Auch das Ausstecken einer neuen Obstwiese mit versetzten Reihen wurde ausprobiert. Martin Halder zeigte hier eine Vorgehensweise mit zwei gleichlangen Schnüren, die ein zügiges und genaues
Ausstecken gewährleistet.

Bewahren, schützen und pflegen im Einklang mit der Natur - das Netzwerk ist Preisträger des Kulturlandschaftspreises 2013!

PV Kulturlandschaftspreis 2013 1 corrDer Schwäbische Heimatbund lud zur Preisverleihung in die Hohenzollern-Halle nach Bisingen.
Der lokale Gartenbauverein Thanheim, der auch zu den Preisträgern gehörte, begrüßte in herbstlicher Atmosphäre
seine Gäste mit Kaffee und Zopfbrot, bis schließlich alle Festredner eingetroffen waren.
Dabei betonte der Präsident des Sparkassenverbandes Peter Schneider die Heimatverbundenheit seiner Institution und erwähnte nicht ohne Stolz, dass er natürlich erfreut über die Preisträger aus seinem Wahlkreis sei.
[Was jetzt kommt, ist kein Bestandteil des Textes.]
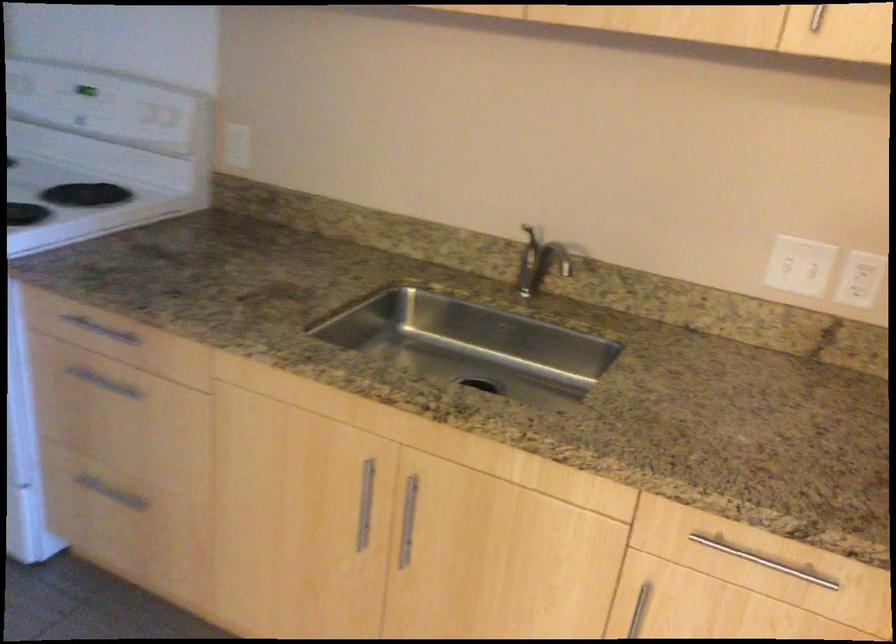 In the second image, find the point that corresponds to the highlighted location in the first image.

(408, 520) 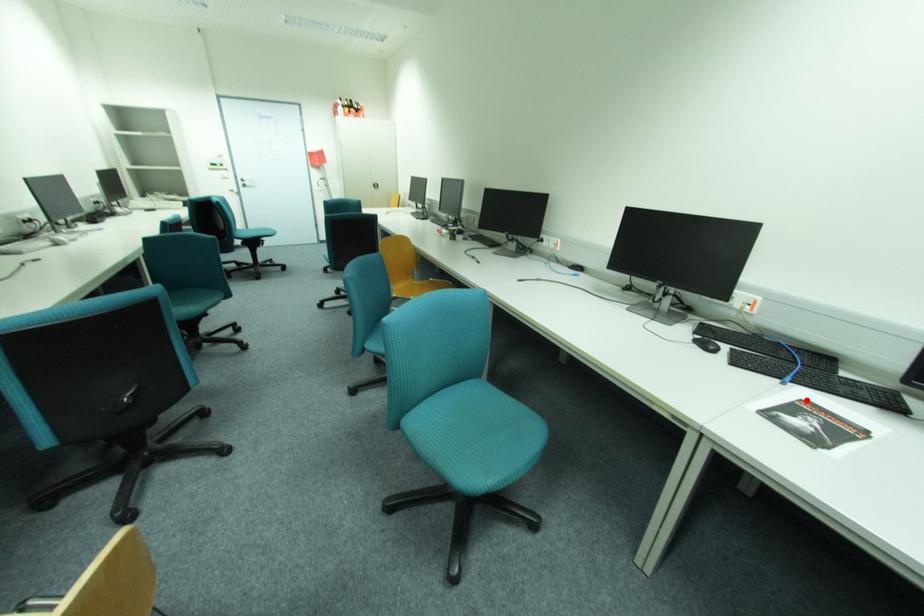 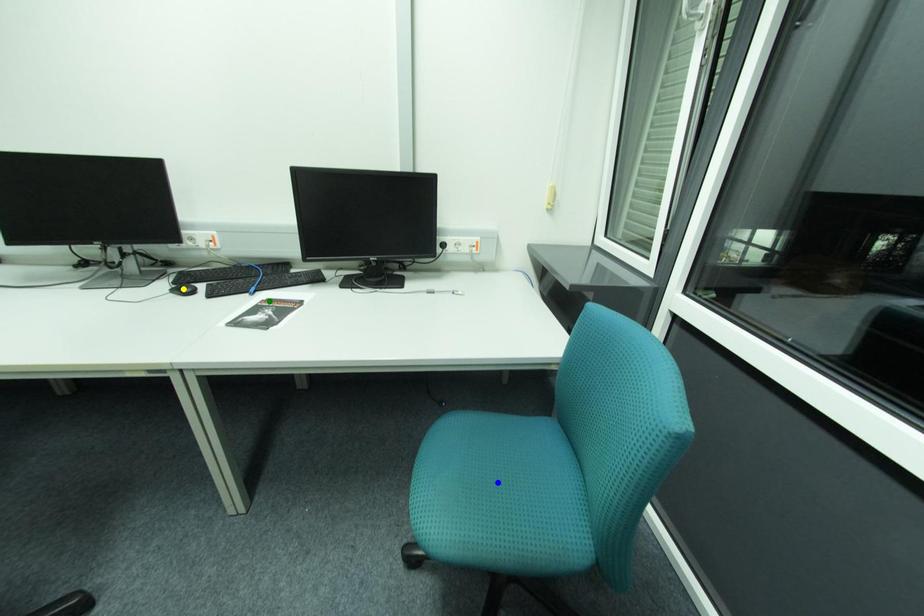 Question: I am providing you with two images of the same scene from different viewpoints. A red point is marked on the first image. You are given multiple points on the second image. Which point in image 2 is actually the same real-world point as the red point in image 1?

Choices:
 (A) blue point
 (B) yellow point
 (C) green point

Answer: (C) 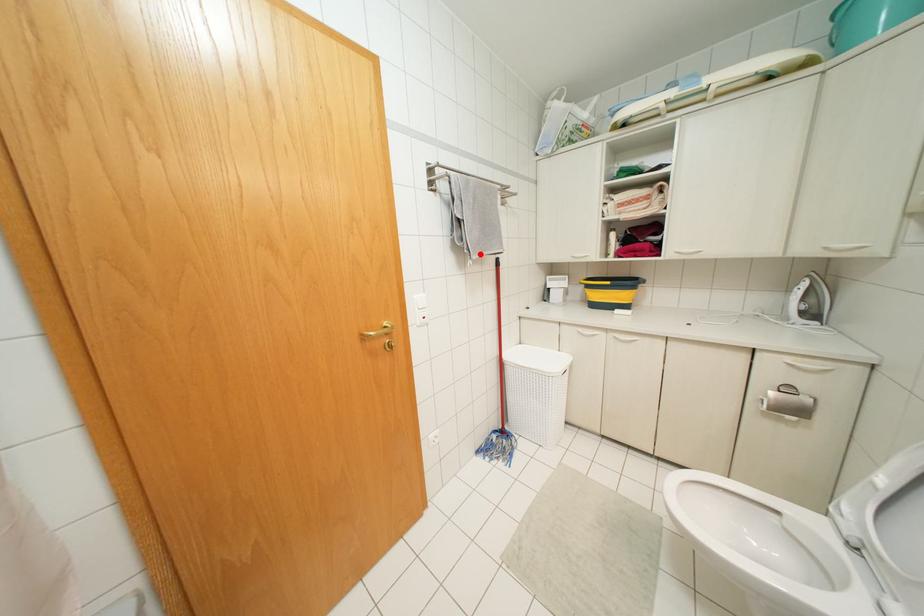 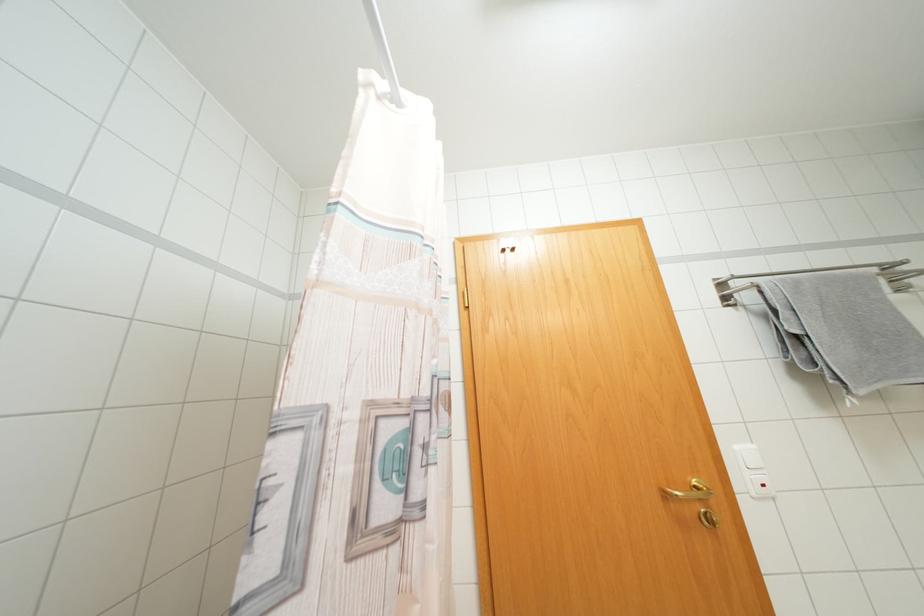 The point at the highlighted location is marked in the first image. Where is the corresponding point in the second image?

(877, 386)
Auch der Vorsitzende des Schwäbischen Heimatbundes, Fritz-Eberhard Griesinger, und Ministerialdirektor Wolfgang Reimer warteten mit fundierten Worten auf, die die Bedeutung dieser Auszeichnung erst so richtig klarmachten. Die Vorstellung der einzelnen Projekte wurde auf der Großbildleinwand illustriert und wunderbar erläutert durch Volker Kracht, dem Vorsitzenden der Jury und Leiter des Referats für Naturschutz und Landschaftspflege beim Regierungspräsidium Tübingen.

Mehr über alle verdienten und interessanten Preisträgerprojekte 2013 ist in einem Sonderdruck des Schwäbischen Heimatbundes zu lesen, oder unter schwaebischer-heimatbund.de

Begleitet von OGAB-Leiter Alexander Ego, nahmen, stellvertretend für alle aktiven Netzwerker, die acht angereisten
Biberacher FachwartInnen überglücklich und gerührt die Urkunde und einen Scheck entgegen. Erstaunlich war einfach, dass  
unser so junges Projekt unter den langjährig verdienten Mit-Preisträgern überhaupt berücksichtigt wurde. Aber die Idee der
Unterstützung von Kommunen durch Startaktionen mit anschließender verpflichtender Kontinuität und die aktive Pflege von Streuobstwiesen hatte die Jury überzeugt.
Welch wundervolle Anerkennung unserer gemeinsamen ehrenamtlichen Tätigkeit, für die sich das Netzwerk herzlich bedankt!